◆ Work instructions ◆
Run through the records and show each line that includes the string "remonter".

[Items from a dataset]
════════════════

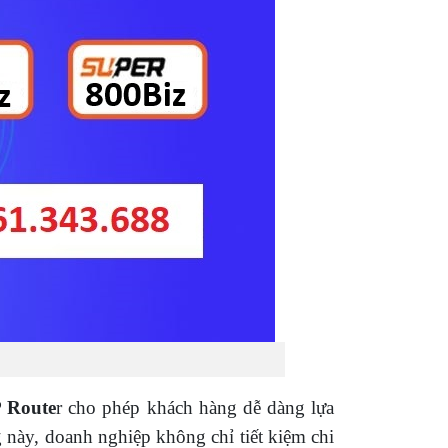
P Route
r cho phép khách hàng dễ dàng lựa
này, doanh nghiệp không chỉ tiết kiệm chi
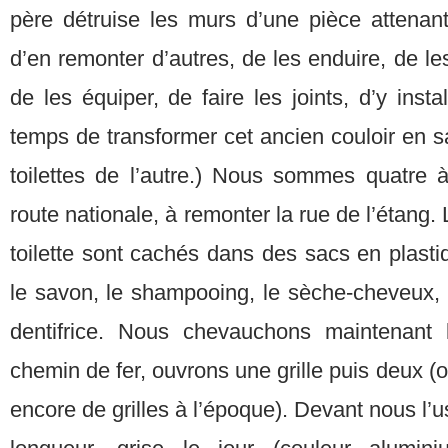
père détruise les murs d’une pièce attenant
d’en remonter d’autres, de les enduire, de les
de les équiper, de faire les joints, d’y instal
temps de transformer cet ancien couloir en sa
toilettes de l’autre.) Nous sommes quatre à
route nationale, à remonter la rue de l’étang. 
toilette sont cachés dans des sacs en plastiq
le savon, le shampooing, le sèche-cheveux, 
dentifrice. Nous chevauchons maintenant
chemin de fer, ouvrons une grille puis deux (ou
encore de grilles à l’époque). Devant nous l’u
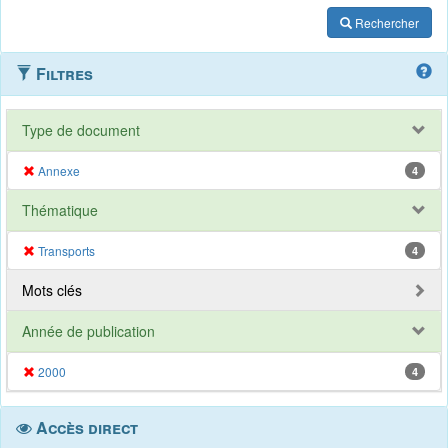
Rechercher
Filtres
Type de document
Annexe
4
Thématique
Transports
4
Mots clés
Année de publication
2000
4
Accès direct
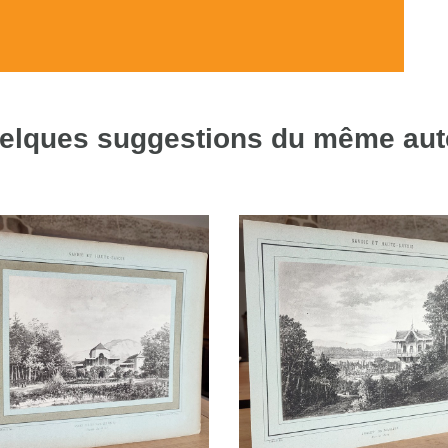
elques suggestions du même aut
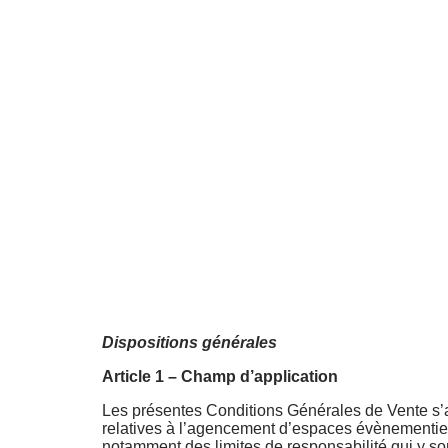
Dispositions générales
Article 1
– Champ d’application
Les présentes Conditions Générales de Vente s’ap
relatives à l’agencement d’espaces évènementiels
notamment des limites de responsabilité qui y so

════════════════

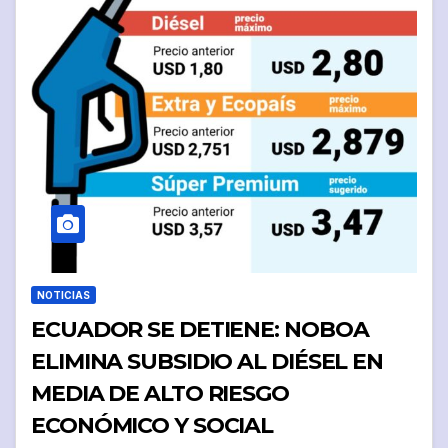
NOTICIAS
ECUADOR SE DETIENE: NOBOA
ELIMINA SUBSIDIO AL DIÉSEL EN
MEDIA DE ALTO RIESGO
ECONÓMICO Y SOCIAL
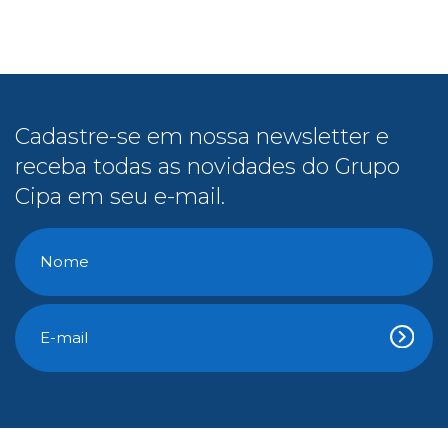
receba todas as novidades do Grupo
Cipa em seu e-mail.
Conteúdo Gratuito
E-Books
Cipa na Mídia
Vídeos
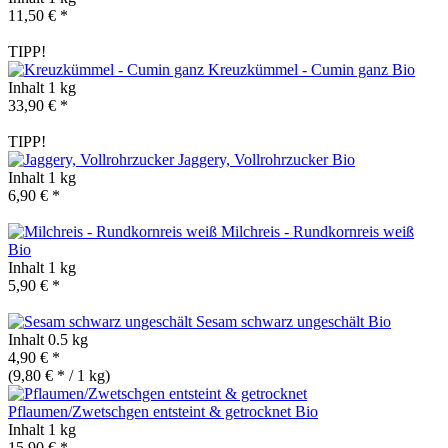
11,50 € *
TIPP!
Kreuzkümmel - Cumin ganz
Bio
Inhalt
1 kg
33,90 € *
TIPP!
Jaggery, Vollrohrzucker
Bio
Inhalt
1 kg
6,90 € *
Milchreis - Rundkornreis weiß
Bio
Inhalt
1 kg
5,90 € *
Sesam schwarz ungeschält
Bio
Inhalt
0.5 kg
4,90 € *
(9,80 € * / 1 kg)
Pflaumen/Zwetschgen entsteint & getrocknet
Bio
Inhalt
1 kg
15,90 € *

════════════════

◆ Answer area ◆
d’en remonter d’autres, de les enduire, de les
route nationale, à remonter la rue de l’étang. 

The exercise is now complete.